The feelings of anger (on his part) and abandonment (on mine) have finally receded into a distant memory. The sense of competition between households (he with the most toys wins vs Ms Rules and Routines) have dissipated as the girls are now old enough to navigate back and forth: my house during the school week for regular balanced meals and so as not to be tempted by aforementioned toys; his place more on weekends and school breaks. 

We seem to have reached a comfortable détente. I took the girls to visit their older sister at college; he took care of our pets, sitting at my kitchen table, drinking a beer, picking ticks off the dog. Internet access in the house was achingly slow on the girls' wireless computers (nonexistent on my dinosaur Mac); so Ex the techno wizard came over, diagnosed the situation, and fixed it (no charge!). 

Conversely, when Ex explained some of his business woes, in this time of ever growing anxiety, I heard myself saying that I would cover more of the costs-that we could settle up accounts after the economy stabilized. That conversation wouldn't have been possible a year ago. 

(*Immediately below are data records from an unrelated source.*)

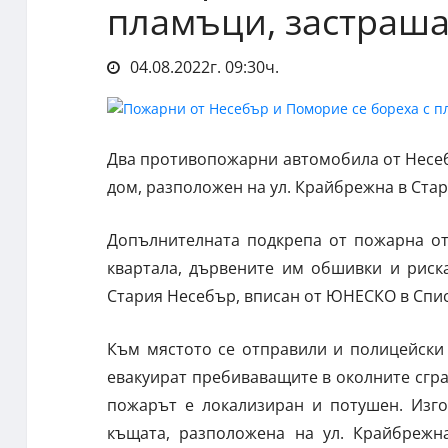
пламъци, застраш
04.08.2022г. 09:30ч.
Два противопожарни автомобила от Несеб
дом, разположен на ул. Крайбрежна в Стар
Допълнителната подкрепа от пожарна от
квартала, дървените им обшивки и риск
Стария Несебър, вписан от ЮНЕСКО в Спис
Към мястото се отправили и полицейски 
евакуират пребиваващите в околните сгра
пожарът е локализиран и потушен. Изго
къщата, разположена на ул. Крайбреж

Moving beyond simmering resentments is hard (breathe in, breathe out, let go for heaven's sakes), but makes life a whole lot nicer for everyone involved. Even Ex's Next, who had not spoken to me since that little unpleasantness regarding their nuptials, made an unprecedented move. A few weeks ago, she was coming down the driveway while I was picking my daughter up from her dad's house. Usually, she would just slink inside, averting her eyes. But this time, she walked over to say hello, as if nothing had happened.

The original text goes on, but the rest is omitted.